It sounded like a good plan: Open your restaurant on a Tuesday so the staff can work out kinks before the weekend rush. That was Ali Kashi’s intent, and at 5:30 p.m. on Sept. 1, things were going smoothly at the Cheers Bar & Grill in Renton, the sixth in Kashi’s chain. Six tables were filled in the expansive dining room. Customers were getting their food quickly, pitchers of beer weren’t left empty, and the wait staff was sailing through orders.

But the tranquil soft opening wasn’t to be. An hour and a half later, Cheers was packed, far more so than one would expect on a Tuesday. Servers were scurrying to take orders. Two women seated upstairs came to the bar after 20 unserved minutes to order wine from Kashi, who was now serving as the de facto bartender.

The unexpected Tuesday-night rush could have been patrons curious to see what replaced A Terrible Beauty, the once-popular Irish pub that preceded Cheers. Or, perhaps, the busy night was indicative of Renton’s becoming a restaurant boomtown.
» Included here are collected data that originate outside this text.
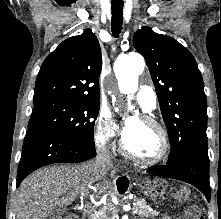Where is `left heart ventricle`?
Masks as SVG:
<instances>
[{"instance_id": "1", "label": "left heart ventricle", "mask_w": 221, "mask_h": 219, "mask_svg": "<svg viewBox=\"0 0 221 219\" xmlns=\"http://www.w3.org/2000/svg\"><path fill=\"white\" fill-rule=\"evenodd\" d=\"M130 131L124 138L128 150L143 158H152L158 154L161 146L158 131L139 119L128 122Z\"/></svg>"}]
</instances>
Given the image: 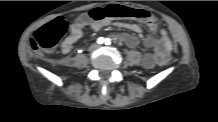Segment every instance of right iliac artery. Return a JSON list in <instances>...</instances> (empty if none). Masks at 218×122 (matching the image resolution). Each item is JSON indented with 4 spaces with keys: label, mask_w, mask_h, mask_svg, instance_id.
Instances as JSON below:
<instances>
[{
    "label": "right iliac artery",
    "mask_w": 218,
    "mask_h": 122,
    "mask_svg": "<svg viewBox=\"0 0 218 122\" xmlns=\"http://www.w3.org/2000/svg\"><path fill=\"white\" fill-rule=\"evenodd\" d=\"M104 42H105V39L103 37H100V38L97 39L98 44H102Z\"/></svg>",
    "instance_id": "right-iliac-artery-1"
}]
</instances>
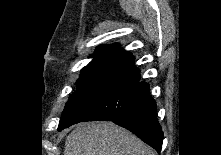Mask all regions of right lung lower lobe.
<instances>
[{"mask_svg":"<svg viewBox=\"0 0 221 155\" xmlns=\"http://www.w3.org/2000/svg\"><path fill=\"white\" fill-rule=\"evenodd\" d=\"M156 108L149 85L140 81V71L130 54L115 66L93 106L80 122L112 121L160 152L163 132L155 116Z\"/></svg>","mask_w":221,"mask_h":155,"instance_id":"obj_1","label":"right lung lower lobe"}]
</instances>
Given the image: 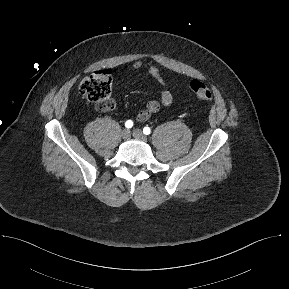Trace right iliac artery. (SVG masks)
I'll return each instance as SVG.
<instances>
[{"mask_svg":"<svg viewBox=\"0 0 289 289\" xmlns=\"http://www.w3.org/2000/svg\"><path fill=\"white\" fill-rule=\"evenodd\" d=\"M126 128H131L133 126V121L132 120H127L125 123Z\"/></svg>","mask_w":289,"mask_h":289,"instance_id":"right-iliac-artery-1","label":"right iliac artery"}]
</instances>
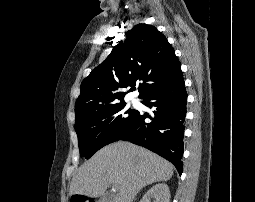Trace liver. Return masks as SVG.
<instances>
[{"label": "liver", "mask_w": 255, "mask_h": 202, "mask_svg": "<svg viewBox=\"0 0 255 202\" xmlns=\"http://www.w3.org/2000/svg\"><path fill=\"white\" fill-rule=\"evenodd\" d=\"M173 165L130 142L118 141L100 149L73 177L69 195L99 197L109 185L117 191L113 202H133L145 186L169 180Z\"/></svg>", "instance_id": "1"}]
</instances>
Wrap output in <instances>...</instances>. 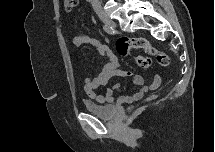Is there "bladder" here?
I'll use <instances>...</instances> for the list:
<instances>
[{
	"mask_svg": "<svg viewBox=\"0 0 215 152\" xmlns=\"http://www.w3.org/2000/svg\"><path fill=\"white\" fill-rule=\"evenodd\" d=\"M84 106L87 109V111L102 118H110L116 112L115 105H102L90 99L84 100Z\"/></svg>",
	"mask_w": 215,
	"mask_h": 152,
	"instance_id": "bladder-1",
	"label": "bladder"
}]
</instances>
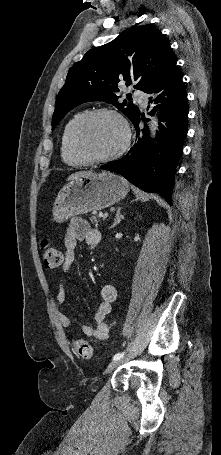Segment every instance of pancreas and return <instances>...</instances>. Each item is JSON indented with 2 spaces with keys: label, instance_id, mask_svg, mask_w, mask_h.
I'll use <instances>...</instances> for the list:
<instances>
[{
  "label": "pancreas",
  "instance_id": "pancreas-1",
  "mask_svg": "<svg viewBox=\"0 0 221 455\" xmlns=\"http://www.w3.org/2000/svg\"><path fill=\"white\" fill-rule=\"evenodd\" d=\"M90 221L93 224H98L100 222V219L98 218V216L93 215L90 217Z\"/></svg>",
  "mask_w": 221,
  "mask_h": 455
}]
</instances>
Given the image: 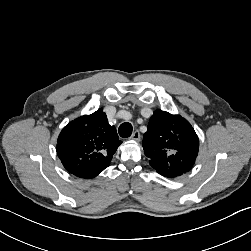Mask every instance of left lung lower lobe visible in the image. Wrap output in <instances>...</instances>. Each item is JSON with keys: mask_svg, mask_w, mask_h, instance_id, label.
<instances>
[{"mask_svg": "<svg viewBox=\"0 0 251 251\" xmlns=\"http://www.w3.org/2000/svg\"><path fill=\"white\" fill-rule=\"evenodd\" d=\"M157 172L165 177H176V176H179V175H182L183 173L187 172H175V171H170L169 169H165V168H159V169H156ZM190 170V169H189ZM188 170V171H189Z\"/></svg>", "mask_w": 251, "mask_h": 251, "instance_id": "left-lung-lower-lobe-1", "label": "left lung lower lobe"}]
</instances>
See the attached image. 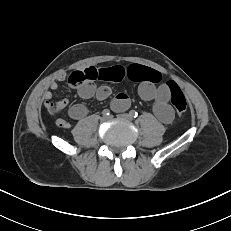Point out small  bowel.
<instances>
[{
	"label": "small bowel",
	"mask_w": 231,
	"mask_h": 231,
	"mask_svg": "<svg viewBox=\"0 0 231 231\" xmlns=\"http://www.w3.org/2000/svg\"><path fill=\"white\" fill-rule=\"evenodd\" d=\"M140 65H132L127 68L123 66L112 67H97L87 66L80 72L84 76V82L78 86V94L83 99H89L95 97L97 100H105L111 94L110 87L104 85L96 87L95 80L104 81H120L125 77H129L133 80L140 82L138 87V93L141 99L144 101H151L153 104V112L156 117L163 123L169 124L174 118L173 109L170 106V91L165 84L156 86L154 83L140 78ZM66 79L65 74H60L57 80L52 81L49 85V89L44 93L45 107L51 111L52 107L56 106L59 109L68 106V99H62L56 103L52 101L53 91L58 89V81H64ZM112 108L115 111H124L130 105L129 97L125 93H119L112 101ZM52 112V111H51ZM88 113L86 106L82 104H75L69 107L68 115L74 120L83 119ZM57 126L61 128H69L71 124L64 120L58 119L56 121Z\"/></svg>",
	"instance_id": "small-bowel-1"
}]
</instances>
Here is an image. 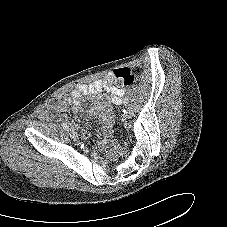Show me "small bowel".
I'll return each instance as SVG.
<instances>
[{"mask_svg": "<svg viewBox=\"0 0 227 227\" xmlns=\"http://www.w3.org/2000/svg\"><path fill=\"white\" fill-rule=\"evenodd\" d=\"M124 90L118 88L114 84V72L108 73L104 78L93 81L89 84L81 83L77 84L69 93L64 97H58L47 104L41 112L42 118L47 121H52L61 112L67 108L76 113H87L89 115L97 116L105 126L109 127L113 121V113L110 108L107 111L102 112L98 106H91L84 109L81 106L82 99L84 97H96L102 92L111 94V101L115 105H120L124 96ZM81 136L83 139H88L90 132L86 127H80Z\"/></svg>", "mask_w": 227, "mask_h": 227, "instance_id": "1", "label": "small bowel"}]
</instances>
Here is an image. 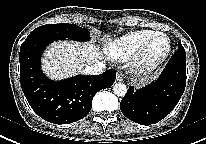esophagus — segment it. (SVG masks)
Listing matches in <instances>:
<instances>
[{
  "mask_svg": "<svg viewBox=\"0 0 206 144\" xmlns=\"http://www.w3.org/2000/svg\"><path fill=\"white\" fill-rule=\"evenodd\" d=\"M116 81H118V82L123 81V75L121 73H117Z\"/></svg>",
  "mask_w": 206,
  "mask_h": 144,
  "instance_id": "34e87169",
  "label": "esophagus"
}]
</instances>
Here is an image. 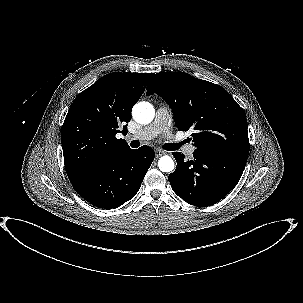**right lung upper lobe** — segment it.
I'll return each instance as SVG.
<instances>
[{
    "mask_svg": "<svg viewBox=\"0 0 303 303\" xmlns=\"http://www.w3.org/2000/svg\"><path fill=\"white\" fill-rule=\"evenodd\" d=\"M154 73L113 72L81 92L62 126L65 169L70 182L131 150L117 133L127 134L131 110ZM124 125L123 131L120 126Z\"/></svg>",
    "mask_w": 303,
    "mask_h": 303,
    "instance_id": "obj_1",
    "label": "right lung upper lobe"
}]
</instances>
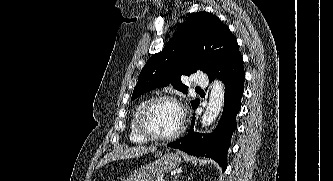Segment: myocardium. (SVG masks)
<instances>
[{
  "instance_id": "obj_1",
  "label": "myocardium",
  "mask_w": 333,
  "mask_h": 181,
  "mask_svg": "<svg viewBox=\"0 0 333 181\" xmlns=\"http://www.w3.org/2000/svg\"><path fill=\"white\" fill-rule=\"evenodd\" d=\"M163 101H168V102H172L174 104H176L177 106L180 107L182 113H183V107L180 103V101L171 95H159V96H155L150 98L149 100H147L144 105L142 106L139 115H138V119H137V127L139 132L148 140H152V141H169V140H173L177 137H179L183 131H184V121H183V117H182V122L180 127L174 131L171 134H167V135H158L156 133H154L148 126L147 124V116L150 112V110L152 109V107L154 105H156L159 102H163Z\"/></svg>"
}]
</instances>
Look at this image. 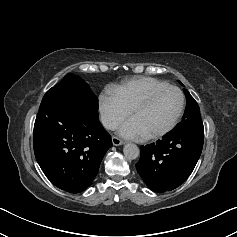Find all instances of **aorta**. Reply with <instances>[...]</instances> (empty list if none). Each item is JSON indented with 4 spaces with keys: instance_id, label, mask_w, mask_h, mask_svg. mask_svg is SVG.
<instances>
[{
    "instance_id": "762f6f07",
    "label": "aorta",
    "mask_w": 237,
    "mask_h": 237,
    "mask_svg": "<svg viewBox=\"0 0 237 237\" xmlns=\"http://www.w3.org/2000/svg\"><path fill=\"white\" fill-rule=\"evenodd\" d=\"M123 152L125 157L129 160L136 159L140 154L138 146L133 143L126 144L123 148Z\"/></svg>"
}]
</instances>
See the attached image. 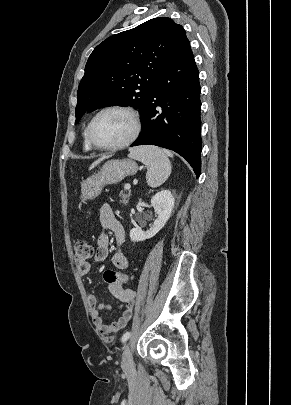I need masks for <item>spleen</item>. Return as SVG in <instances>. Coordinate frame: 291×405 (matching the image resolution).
<instances>
[{"label":"spleen","instance_id":"obj_1","mask_svg":"<svg viewBox=\"0 0 291 405\" xmlns=\"http://www.w3.org/2000/svg\"><path fill=\"white\" fill-rule=\"evenodd\" d=\"M172 153L156 146H140L130 150L129 157L147 166V184L156 188L162 185L171 174V163L168 157Z\"/></svg>","mask_w":291,"mask_h":405}]
</instances>
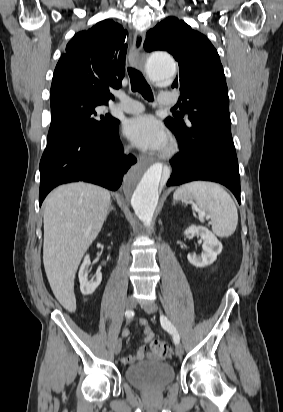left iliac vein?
I'll use <instances>...</instances> for the list:
<instances>
[{
	"mask_svg": "<svg viewBox=\"0 0 283 412\" xmlns=\"http://www.w3.org/2000/svg\"><path fill=\"white\" fill-rule=\"evenodd\" d=\"M144 310L148 314L155 313L158 310V306L154 302H149L143 306ZM175 353L178 357H181L183 354V348L181 344L177 343L175 346Z\"/></svg>",
	"mask_w": 283,
	"mask_h": 412,
	"instance_id": "left-iliac-vein-1",
	"label": "left iliac vein"
}]
</instances>
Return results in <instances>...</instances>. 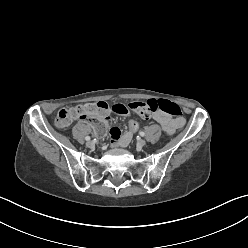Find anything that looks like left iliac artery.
<instances>
[{
    "label": "left iliac artery",
    "instance_id": "44dca946",
    "mask_svg": "<svg viewBox=\"0 0 248 248\" xmlns=\"http://www.w3.org/2000/svg\"><path fill=\"white\" fill-rule=\"evenodd\" d=\"M139 134H140L141 136H144V135H145V133H144L143 131H141Z\"/></svg>",
    "mask_w": 248,
    "mask_h": 248
}]
</instances>
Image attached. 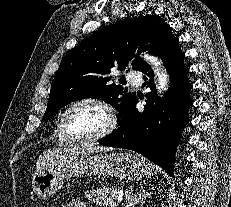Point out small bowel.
<instances>
[{
	"mask_svg": "<svg viewBox=\"0 0 231 207\" xmlns=\"http://www.w3.org/2000/svg\"><path fill=\"white\" fill-rule=\"evenodd\" d=\"M63 207H86L83 201L79 199L72 200L63 205Z\"/></svg>",
	"mask_w": 231,
	"mask_h": 207,
	"instance_id": "c3829d8e",
	"label": "small bowel"
}]
</instances>
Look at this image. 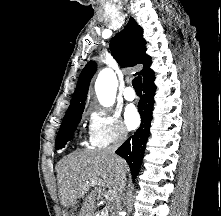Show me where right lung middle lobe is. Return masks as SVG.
I'll return each mask as SVG.
<instances>
[{"label": "right lung middle lobe", "instance_id": "obj_1", "mask_svg": "<svg viewBox=\"0 0 221 216\" xmlns=\"http://www.w3.org/2000/svg\"><path fill=\"white\" fill-rule=\"evenodd\" d=\"M82 113L83 111L64 117L55 141L56 149L64 148L66 142L72 139L73 132L80 122Z\"/></svg>", "mask_w": 221, "mask_h": 216}]
</instances>
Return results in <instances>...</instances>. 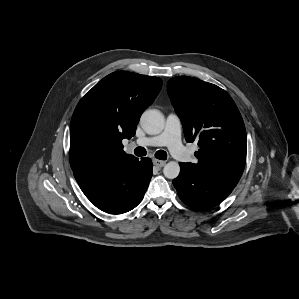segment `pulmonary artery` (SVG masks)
I'll list each match as a JSON object with an SVG mask.
<instances>
[{
  "mask_svg": "<svg viewBox=\"0 0 299 299\" xmlns=\"http://www.w3.org/2000/svg\"><path fill=\"white\" fill-rule=\"evenodd\" d=\"M135 144L142 147L167 146L177 159L182 161L191 159V155L181 143V121L175 113L168 114L162 133L156 136L139 138Z\"/></svg>",
  "mask_w": 299,
  "mask_h": 299,
  "instance_id": "1",
  "label": "pulmonary artery"
}]
</instances>
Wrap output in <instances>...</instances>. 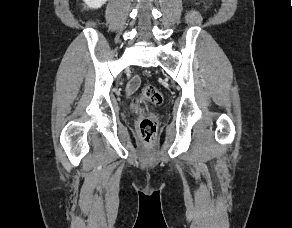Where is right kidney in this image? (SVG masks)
Instances as JSON below:
<instances>
[{
	"mask_svg": "<svg viewBox=\"0 0 292 228\" xmlns=\"http://www.w3.org/2000/svg\"><path fill=\"white\" fill-rule=\"evenodd\" d=\"M85 4L92 9H98L103 4H105L108 0H83Z\"/></svg>",
	"mask_w": 292,
	"mask_h": 228,
	"instance_id": "1",
	"label": "right kidney"
}]
</instances>
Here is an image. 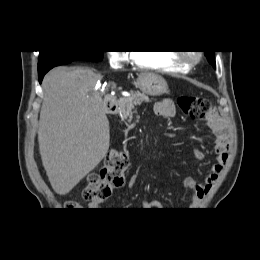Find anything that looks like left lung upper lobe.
I'll use <instances>...</instances> for the list:
<instances>
[{"label":"left lung upper lobe","mask_w":260,"mask_h":260,"mask_svg":"<svg viewBox=\"0 0 260 260\" xmlns=\"http://www.w3.org/2000/svg\"><path fill=\"white\" fill-rule=\"evenodd\" d=\"M206 56L208 58L209 63L216 68V62H215V58H214V51H205Z\"/></svg>","instance_id":"obj_1"}]
</instances>
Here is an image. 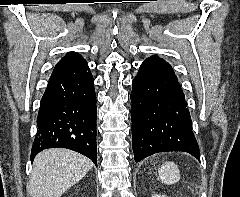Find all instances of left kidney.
<instances>
[{
  "label": "left kidney",
  "instance_id": "1",
  "mask_svg": "<svg viewBox=\"0 0 240 197\" xmlns=\"http://www.w3.org/2000/svg\"><path fill=\"white\" fill-rule=\"evenodd\" d=\"M152 197H168V196L155 194V195H153Z\"/></svg>",
  "mask_w": 240,
  "mask_h": 197
}]
</instances>
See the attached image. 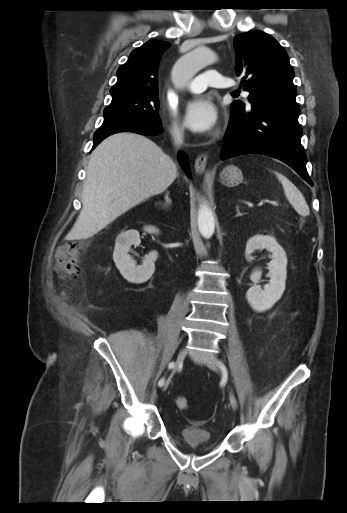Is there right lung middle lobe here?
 Masks as SVG:
<instances>
[{"label":"right lung middle lobe","mask_w":347,"mask_h":513,"mask_svg":"<svg viewBox=\"0 0 347 513\" xmlns=\"http://www.w3.org/2000/svg\"><path fill=\"white\" fill-rule=\"evenodd\" d=\"M158 92H129L113 96L111 104L104 109L102 126L120 121H140L159 125Z\"/></svg>","instance_id":"right-lung-middle-lobe-1"}]
</instances>
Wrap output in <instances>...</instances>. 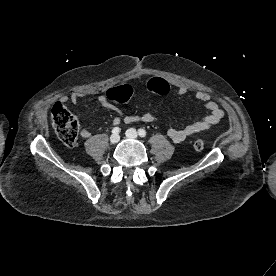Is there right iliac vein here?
I'll use <instances>...</instances> for the list:
<instances>
[{"label": "right iliac vein", "mask_w": 276, "mask_h": 276, "mask_svg": "<svg viewBox=\"0 0 276 276\" xmlns=\"http://www.w3.org/2000/svg\"><path fill=\"white\" fill-rule=\"evenodd\" d=\"M120 140V136L118 134H112L110 137L111 144H116Z\"/></svg>", "instance_id": "63e3f726"}]
</instances>
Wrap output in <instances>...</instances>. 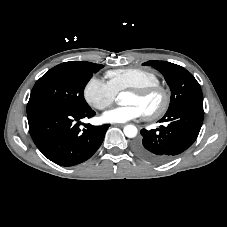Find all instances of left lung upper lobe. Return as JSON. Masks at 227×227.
<instances>
[{
    "mask_svg": "<svg viewBox=\"0 0 227 227\" xmlns=\"http://www.w3.org/2000/svg\"><path fill=\"white\" fill-rule=\"evenodd\" d=\"M145 66H152L160 71L171 89V100L167 112L195 106L203 108V96L199 83L185 68L166 61H148Z\"/></svg>",
    "mask_w": 227,
    "mask_h": 227,
    "instance_id": "1",
    "label": "left lung upper lobe"
}]
</instances>
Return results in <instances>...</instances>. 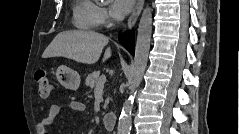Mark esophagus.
I'll use <instances>...</instances> for the list:
<instances>
[{
	"mask_svg": "<svg viewBox=\"0 0 239 134\" xmlns=\"http://www.w3.org/2000/svg\"><path fill=\"white\" fill-rule=\"evenodd\" d=\"M143 5H144V0H138L137 1L136 5H135V8H134V10H133L132 14L130 15V17L128 19V22H127V27L129 29L132 28L135 25L140 13H141V10L143 8Z\"/></svg>",
	"mask_w": 239,
	"mask_h": 134,
	"instance_id": "esophagus-1",
	"label": "esophagus"
}]
</instances>
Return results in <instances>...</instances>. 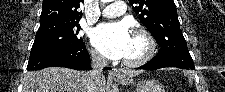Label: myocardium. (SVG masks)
<instances>
[{
	"label": "myocardium",
	"instance_id": "myocardium-1",
	"mask_svg": "<svg viewBox=\"0 0 225 92\" xmlns=\"http://www.w3.org/2000/svg\"><path fill=\"white\" fill-rule=\"evenodd\" d=\"M134 37L143 40L145 44V52L138 59H125L124 64L128 67H139L146 64L155 54L156 42L152 34L145 28H138L133 32Z\"/></svg>",
	"mask_w": 225,
	"mask_h": 92
}]
</instances>
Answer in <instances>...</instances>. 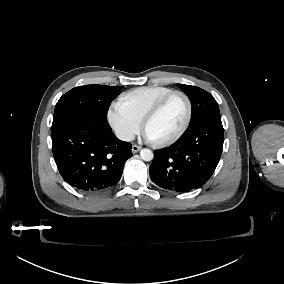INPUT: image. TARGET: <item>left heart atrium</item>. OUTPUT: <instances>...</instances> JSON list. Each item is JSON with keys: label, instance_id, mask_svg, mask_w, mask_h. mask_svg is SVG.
Listing matches in <instances>:
<instances>
[{"label": "left heart atrium", "instance_id": "left-heart-atrium-1", "mask_svg": "<svg viewBox=\"0 0 284 284\" xmlns=\"http://www.w3.org/2000/svg\"><path fill=\"white\" fill-rule=\"evenodd\" d=\"M142 136H143L145 139H147V140H152V138L150 137V135H149L145 130L142 132Z\"/></svg>", "mask_w": 284, "mask_h": 284}]
</instances>
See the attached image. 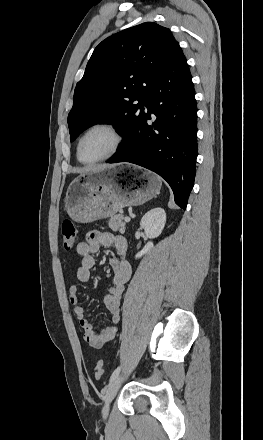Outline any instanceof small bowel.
<instances>
[{
  "label": "small bowel",
  "mask_w": 263,
  "mask_h": 440,
  "mask_svg": "<svg viewBox=\"0 0 263 440\" xmlns=\"http://www.w3.org/2000/svg\"><path fill=\"white\" fill-rule=\"evenodd\" d=\"M102 247H113L116 256L110 259L113 271L112 284L104 297V302L112 315V322L111 325L97 332L92 323L87 319L84 307L79 305V284L89 281L91 270L96 264L94 255ZM76 252L81 257V264L76 271L75 282L69 287V300L75 305V314L84 331L85 340L91 347L99 349L115 338L121 319V296L131 276V265L127 258L128 245L126 239L121 235L110 232L90 231L86 235L85 241L77 245Z\"/></svg>",
  "instance_id": "c3829d8e"
}]
</instances>
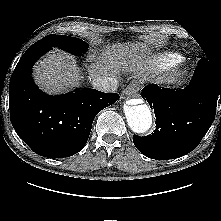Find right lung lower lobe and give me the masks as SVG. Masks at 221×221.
I'll list each match as a JSON object with an SVG mask.
<instances>
[{"mask_svg":"<svg viewBox=\"0 0 221 221\" xmlns=\"http://www.w3.org/2000/svg\"><path fill=\"white\" fill-rule=\"evenodd\" d=\"M50 49V44L38 41L18 62L9 87L10 119L17 134L35 153L63 158L85 146L95 116L119 95L88 88L58 96L42 92L34 84L31 70Z\"/></svg>","mask_w":221,"mask_h":221,"instance_id":"obj_1","label":"right lung lower lobe"}]
</instances>
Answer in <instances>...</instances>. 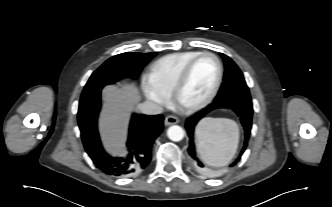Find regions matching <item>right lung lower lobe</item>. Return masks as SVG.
I'll list each match as a JSON object with an SVG mask.
<instances>
[{"label": "right lung lower lobe", "instance_id": "1", "mask_svg": "<svg viewBox=\"0 0 332 207\" xmlns=\"http://www.w3.org/2000/svg\"><path fill=\"white\" fill-rule=\"evenodd\" d=\"M101 108V92L81 98L78 125L86 152L102 172L111 176H129L147 167L151 161V148L163 130L162 115L134 114L129 128L128 155L113 158L102 147L97 130Z\"/></svg>", "mask_w": 332, "mask_h": 207}]
</instances>
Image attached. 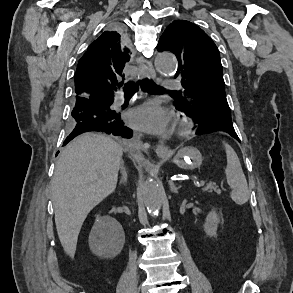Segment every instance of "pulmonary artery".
<instances>
[{
    "instance_id": "e3ab8cb5",
    "label": "pulmonary artery",
    "mask_w": 293,
    "mask_h": 293,
    "mask_svg": "<svg viewBox=\"0 0 293 293\" xmlns=\"http://www.w3.org/2000/svg\"><path fill=\"white\" fill-rule=\"evenodd\" d=\"M162 85L166 90H178L180 88L179 83H176V82L171 81V80H164ZM121 103H122V98L118 97L117 104H121Z\"/></svg>"
}]
</instances>
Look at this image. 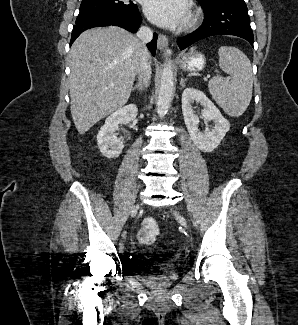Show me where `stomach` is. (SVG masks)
<instances>
[{"instance_id":"1","label":"stomach","mask_w":298,"mask_h":325,"mask_svg":"<svg viewBox=\"0 0 298 325\" xmlns=\"http://www.w3.org/2000/svg\"><path fill=\"white\" fill-rule=\"evenodd\" d=\"M180 68L186 72H199L205 68L206 56L203 52H185L178 60Z\"/></svg>"}]
</instances>
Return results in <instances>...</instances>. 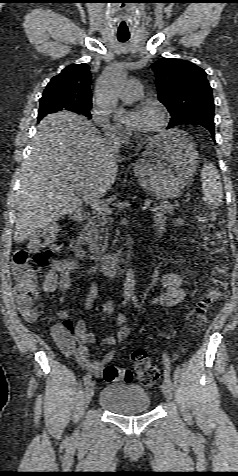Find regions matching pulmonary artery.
<instances>
[{"instance_id":"1","label":"pulmonary artery","mask_w":238,"mask_h":476,"mask_svg":"<svg viewBox=\"0 0 238 476\" xmlns=\"http://www.w3.org/2000/svg\"><path fill=\"white\" fill-rule=\"evenodd\" d=\"M143 95V87L140 81L132 79L125 83L120 98L122 101L131 103L140 99Z\"/></svg>"}]
</instances>
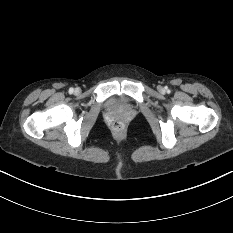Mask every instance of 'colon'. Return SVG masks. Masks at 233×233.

Restaurants are popping up across Washington’s eighth-largest city. National chains such as Chipotle, small independent joints such as Fine Salads and Smoking Monkey Pizza, and regional chains such as Cheers all have come to town in recent years, recognizing Renton as a city large enough to provide a steady stream of customers and cheap enough for new ventures to afford rent. Those new restaurants joined a stable of established and reputable joints, including steakhouse Melrose Grill, vegetarian Vietnamese cuisine purveyor Blossom, gastropub Whistle Stop Ale House, and Indian cuisine mainstay Naan-N-Curry. 

“It has a good population base, a lot of Boeing employees, and it was a great location,” Kashi said before Cheers’ evening rush on opening night.

Cheers’ downtown location would be considered prime real estate in many cities. Kashi favors standalone buildings he can purchase, and entire buildings for sale in neighboring cities are rare. Even for restaurateurs who can’t buy real estate, Renton’s commercial leases are among the cheapest on the Eastside — vacant spaces near Kashi’s new restaurant are advertising rates as low as $13 per square foot, less that half what downtown Bellevue space command.

Even national chains consider these factors. Dallas-based Which Wich, a fast-casual sandwich shop with a location in Seattle’s University District, is strongly considering Renton for its second area franchise. Connie Alires, Which Wich’s director of franchise development, said the company targets white-collar locations with “higher income, higher education” consumers seeking healthier fast food.

Those traits sound more like Renton’s Eastside neighbors to the north — Renton’s median income is 62 percent of Bellevue’s — but restaurants also want an area that hasn’t maxed out its potential. “Renton is one of those up and coming areas,” Alires said. “The sandwich segment is one of the most heavily populated within the quick-service restaurant industry today, so … a lot of times we have to be first in that location.”

That Renton doesn’t have as many sandwich shops as Bellevue or Seattle is one reason financial consulting firm Nerdwallet named Renton the 12th best city in the U.S. to open a restaurant today. Its logic: Core cities are saturated with eateries, so the best spots to open up shop these days are suburbs with large populations and a relatively low density of restaurants.

Armondo Pavone has been watching this change since 1986, when he opened an Italian restaurant downtown. Now the owner of Melrose Grill and a City Councilmember, Pavone said the growing interest shows a maturation of the area’s dining scene, which is clustered around downtown and The Landing development.

“It used to be, if you wanted to take your family to a chain-style restaurant, you went to the Southcenter area,” Pavone said. “Now there are lots of options, and that’s a nice thing in the restaurant business — keeping the dollars in the community.”

Though more restaurants are more competition for owners like Pavone, a dining cluster also helps establish a location as a destination, which could bring more customers in. This effect is why Pavone isn’t scared of chain restaurants stealing from his steakhouse. “It’s a testament to our growing up,” Pavone said, “when chains start looking at our area and saying, well there’s a viable area.”